Shelf it on Goodreads
So here’s the alphabetical run down:
I loved the progression of Sam’s character throughout the book. I feel like I may have liked this book so much because I can relate very closely with Sam. No, I do not have OCD, but I moved to a new school halfway through high school and was in a group of toxic girlfriends that I felt like would have turned on me for one wrong decision. And I love poetry and started writing poetry in high school, just not as part of a cool underground group of misfits. That would have been amazing!
I really loved AJ as well. I felt like he was good for Sam without being unrealistically perfect for her.
This cover makes me sad because it doesn’t live up to the beautiful story inside. I like the handwritten title on scraps of paper, it definitely fits the story, but the bland color just makes the book fade into the background instead of standing out on the shelf.
Although Sam and AJ’s relationship was central to the plot, it wasn’t purely about the romance. I felt like their relationship grew organically throughout the book and was a main focus of the plot without taking over and being the only focus.
There’s something about this book that I love, but I can’t explain for some reason. When I think back on it I keep wondering why I gave it 5 hearts, because I typically reserve 5 heart ratings for really epic books that just blow me away, but then I pick the book back up and open to a random page and I just fall in love with it again. So this is what I’ve come up with; Every Last Word is a mashup of two other contemporaries that I have loved: Before I Fall by Lauren Oliver and The Sky is Everywhere by Jandy Nelson. The “mean girls” aspect of Sam’s clique at school and overall just her high school experience reminds me of Before I Fall. The incorporation of poetry and the sweet, but not perfect high school romance reminds me of The Sky is Everywhere.
Every Last Word pulls you in quickly. I loved that Sam has a healthy relationship with her family and her psychiatrist. I loved Poet’s Corner and I wish that I had joined a group of misfit poets in high school (many, many years ago); I would have fit in with them so much better. And I really loved AJ. I love main character boys that I can see my seventeen-year-old self having a crush on.

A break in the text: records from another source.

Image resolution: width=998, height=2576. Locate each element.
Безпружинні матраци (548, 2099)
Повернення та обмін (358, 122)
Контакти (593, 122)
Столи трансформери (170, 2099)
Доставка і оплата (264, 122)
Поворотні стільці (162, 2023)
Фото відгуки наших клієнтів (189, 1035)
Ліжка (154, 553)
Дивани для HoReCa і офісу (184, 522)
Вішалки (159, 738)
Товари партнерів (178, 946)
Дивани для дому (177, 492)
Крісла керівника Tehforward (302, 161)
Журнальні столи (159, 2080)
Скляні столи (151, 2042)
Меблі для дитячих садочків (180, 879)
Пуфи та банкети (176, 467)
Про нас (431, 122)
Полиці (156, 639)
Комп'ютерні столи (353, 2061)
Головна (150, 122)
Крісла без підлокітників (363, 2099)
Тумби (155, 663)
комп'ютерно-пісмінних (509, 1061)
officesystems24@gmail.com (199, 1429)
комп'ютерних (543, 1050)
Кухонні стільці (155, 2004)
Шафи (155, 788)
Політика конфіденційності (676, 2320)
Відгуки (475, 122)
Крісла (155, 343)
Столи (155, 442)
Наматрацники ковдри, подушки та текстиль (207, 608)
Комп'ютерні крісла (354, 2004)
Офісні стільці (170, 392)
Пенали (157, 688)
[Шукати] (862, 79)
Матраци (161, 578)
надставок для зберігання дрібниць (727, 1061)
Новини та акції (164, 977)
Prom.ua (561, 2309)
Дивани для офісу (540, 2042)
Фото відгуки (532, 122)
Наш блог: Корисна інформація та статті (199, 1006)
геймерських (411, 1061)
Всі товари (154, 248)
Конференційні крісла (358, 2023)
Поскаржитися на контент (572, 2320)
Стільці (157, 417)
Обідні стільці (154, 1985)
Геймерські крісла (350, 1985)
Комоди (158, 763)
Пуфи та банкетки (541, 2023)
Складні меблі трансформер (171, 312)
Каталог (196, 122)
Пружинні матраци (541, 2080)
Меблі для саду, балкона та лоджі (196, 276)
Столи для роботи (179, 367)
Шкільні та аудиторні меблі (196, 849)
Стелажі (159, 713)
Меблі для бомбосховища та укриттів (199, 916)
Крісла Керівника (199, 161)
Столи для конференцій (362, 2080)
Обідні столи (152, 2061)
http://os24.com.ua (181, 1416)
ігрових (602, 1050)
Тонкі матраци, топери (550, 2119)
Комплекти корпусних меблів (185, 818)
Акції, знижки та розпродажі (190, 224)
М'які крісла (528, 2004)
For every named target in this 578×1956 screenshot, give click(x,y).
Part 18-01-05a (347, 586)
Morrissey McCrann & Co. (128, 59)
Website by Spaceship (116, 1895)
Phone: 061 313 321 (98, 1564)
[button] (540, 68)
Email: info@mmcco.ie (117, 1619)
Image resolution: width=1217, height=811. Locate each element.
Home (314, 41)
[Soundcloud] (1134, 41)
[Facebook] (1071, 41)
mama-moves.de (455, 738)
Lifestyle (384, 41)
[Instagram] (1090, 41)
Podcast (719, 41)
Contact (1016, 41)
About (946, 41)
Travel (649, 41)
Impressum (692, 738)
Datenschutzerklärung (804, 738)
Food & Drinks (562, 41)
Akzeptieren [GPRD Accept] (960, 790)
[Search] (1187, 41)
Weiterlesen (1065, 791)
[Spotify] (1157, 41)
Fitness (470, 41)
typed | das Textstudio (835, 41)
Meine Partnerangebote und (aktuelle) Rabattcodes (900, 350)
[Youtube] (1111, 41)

There isn’t anything incredibly mind blowing about this story, but I actually loved the simplicity of it. It tackles a serious illness without being too heavy or depressing. And from the author’s note at the end of the book, it seems like Stone did an incredible amount of research and has personal connections to someone with Purely-Obsessional OCD.
“They pride themselves on normalcy and perfection, and they can’t ever find out how far I am from those two things.”
“Suddenly I feel more like a stripper than a poet, two minutes away from exposing myself to these total strangers who may think I’m plastic, but don’t currently think I’m nuts.”
“Everyone’s got something. Some people are just better actors than others.”
“I’m merely reminding you to embrace who you are and surround yourself with people who do the same.”
This book was difficult for me to rate, but when I finished reading it, I actually was inclined to pick it back up and start at the beginning all over again. (I didn’t, but I wanted to!) So in my world, that means 5 hearts.
Have you read Every Last Word? What did you think?